Véda, silencieuse, indiqua de la main un îlot sombre qui flottait à l’horizon dans les vibrations d’air surchauffé et paraissait détaché du sol. Quelques minutes après, le vissoptère s’approcha d’une butte qui devait être le déblai d’une mine abandonnée. Ni bâtiments, ni puits: ce monticule couvert de merisiers était tout ce qui restait de l’ancienne exploitation.

La plate-forme volante pencha soudain.

Dar Véter saisit machinalement Véda par la taille et se jeta vers le bord relevé de la plate-forme. Le vissoptère se redressa pour un instant et s’abattit au pied de la butte. Les amortisseurs agirent, et le coup en retour projeta Véda et Dar Véter à flanc de coteau, en pleines broussailles. Après un bref silence, le rire mélodieux de Véda s’éleva dans la steppe muette. Dar Véter imagina sa propre face, ahurie, écorchée. Revenu de son étourdissement, il rit à son tour, heureux de voir sa compagne saine et sauve et de s’en être tiré lui-même à si bon compte.

— Ce n’est pas sans raison qu’il est interdit de voler en vissoptère à plus de huit mètres du haut, articula Véda Kong un peu essoufflée. A présent je réalise…

— Dès qu’il y a une panne, l’engin tombe et il n’y a plus d’espoir que dans les amortisseurs. On n’y peut rien, c’est un tribut payé en échange de la légèreté et des dimensions réduites. Je crains que nous n’ayons à payer encore pour tous nos vols réussis, dit Dar Véter avec une indifférence un peu affectée.

— A savoir? fit Véda redevenue sérieuse.

— Le fonctionnement impeccable des appareils de stabilité implique une grande complexité des mécanismes… Je crains de mettre beaucoup de temps à m’y retrouver. Il faudra se débrouiller à la manière de nos ancêtres les plus primitifs.

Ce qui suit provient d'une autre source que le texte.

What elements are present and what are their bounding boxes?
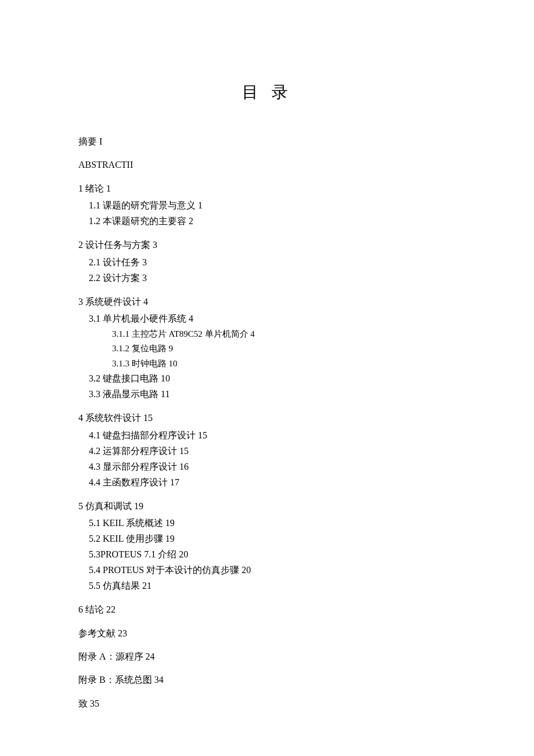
toc-entry-ch2-1: 2.1 设计任务 3 <box>89 255 456 269</box>
toc-entry-ch1-1: 1.1 课题的研究背景与意义 1 <box>89 199 456 213</box>
toc-entry-ch3: 3 系统硬件设计 4 <box>78 296 456 308</box>
toc-entry-ch4: 4 系统软件设计 15 <box>78 412 456 424</box>
toc-entry-ch3-1-2: 3.1.2 复位电路 9 <box>112 342 456 355</box>
toc-entry-appendix-a: 附录 A：源程序 24 <box>78 650 456 663</box>
toc-entry-ch3-2: 3.2 键盘接口电路 10 <box>89 372 456 386</box>
toc-entry-abstract-cn: 摘要 I <box>78 135 456 148</box>
toc-entry-appendix-b: 附录 B：系统总图 34 <box>78 674 456 686</box>
toc-entry-ch5-4: 5.4 PROTEUS 对于本设计的仿真步骤 20 <box>89 563 456 577</box>
toc-entry-ch3-1-3: 3.1.3 时钟电路 10 <box>112 357 456 370</box>
toc-entry-ch3-3: 3.3 液晶显示电路 11 <box>89 387 456 401</box>
toc-entry-references: 参考文献 23 <box>78 627 456 640</box>
toc-container: 摘要 I ABSTRACTII 1 绪论 1 1.1 课题的研究背景与意义 1 … <box>78 135 456 710</box>
toc-entry-ch5-2: 5.2 KEIL 使用步骤 19 <box>89 532 456 546</box>
toc-entry-ch3-1: 3.1 单片机最小硬件系统 4 <box>89 312 456 326</box>
toc-entry-ch5: 5 仿真和调试 19 <box>78 500 456 513</box>
toc-entry-ch5-3: 5.3PROTEUS 7.1 介绍 20 <box>89 548 456 561</box>
toc-entry-acknowledgment: 致 35 <box>78 697 456 710</box>
toc-title: 目 录 <box>78 81 456 103</box>
toc-entry-ch5-5: 5.5 仿真结果 21 <box>89 579 456 593</box>
toc-entry-ch2: 2 设计任务与方案 3 <box>78 239 456 251</box>
toc-entry-ch6: 6 结论 22 <box>78 603 456 616</box>
toc-entry-ch1: 1 绪论 1 <box>78 182 456 195</box>
toc-entry-abstract-en: ABSTRACTII <box>78 159 456 171</box>
toc-entry-ch4-3: 4.3 显示部分程序设计 16 <box>89 460 456 474</box>
toc-entry-ch5-1: 5.1 KEIL 系统概述 19 <box>89 516 456 530</box>
toc-entry-ch4-2: 4.2 运算部分程序设计 15 <box>89 444 456 458</box>
toc-entry-ch4-4: 4.4 主函数程序设计 17 <box>89 476 456 489</box>
toc-entry-ch1-2: 1.2 本课题研究的主要容 2 <box>89 214 456 228</box>
toc-entry-ch3-1-1: 3.1.1 主控芯片 AT89C52 单片机简介 4 <box>112 327 456 341</box>
toc-entry-ch4-1: 4.1 键盘扫描部分程序设计 15 <box>89 429 456 442</box>
toc-entry-ch2-2: 2.2 设计方案 3 <box>89 271 456 285</box>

Véda, le regard amusé, lui tendit la main et Dar Véter la releva sans effort. Ils descendirent vers le vissoptère, enduisirent leurs égratignures d’une solution cicatrisante et recollèrent leurs vêtements déchirés. Véda s’étendit à l’ombre d’un buisson, Dar Véter rechercha les causes de l’avarie. Comme il l’avait pressenti, c’était une panne du niveleur automatique dont le dispositif de blocage avait débranché le moteur. A peine eut-il ouvert le carter, que la difficulté de la réparation lui apparut en toute évidence: il faudrait s’attarder indéfiniment à l’étude d’une électronique supérieure. Dar Véter redressa avec un soupir de dépit son dos fatigué et loucha vers le buisson où Veda Kong s’était pelotonnée dans une attitude confiante. La plaine, torride et silencieuse, s’étendait à perte de vue. Deux grands rapaces plantent au-dessus de la couche d’air vibrante de chaleur…

La machine, naguère si docile, n’était plus qu’un disque inerte qui gisait sur le sol desséché. Dar Véter eut une impression bizarre de solitude qui semblait lui venir du fond de la mémoire.

Et cependant, Dar Véter était sans inquiétude. La nuit venue, la visibilité serait meilleure, ils apercevraient certainement des lumières et s’en iraient dans leur direction. Ils s’étaient envolés en promeneurs, sans radiotéléphone, sans lampes ni vivres.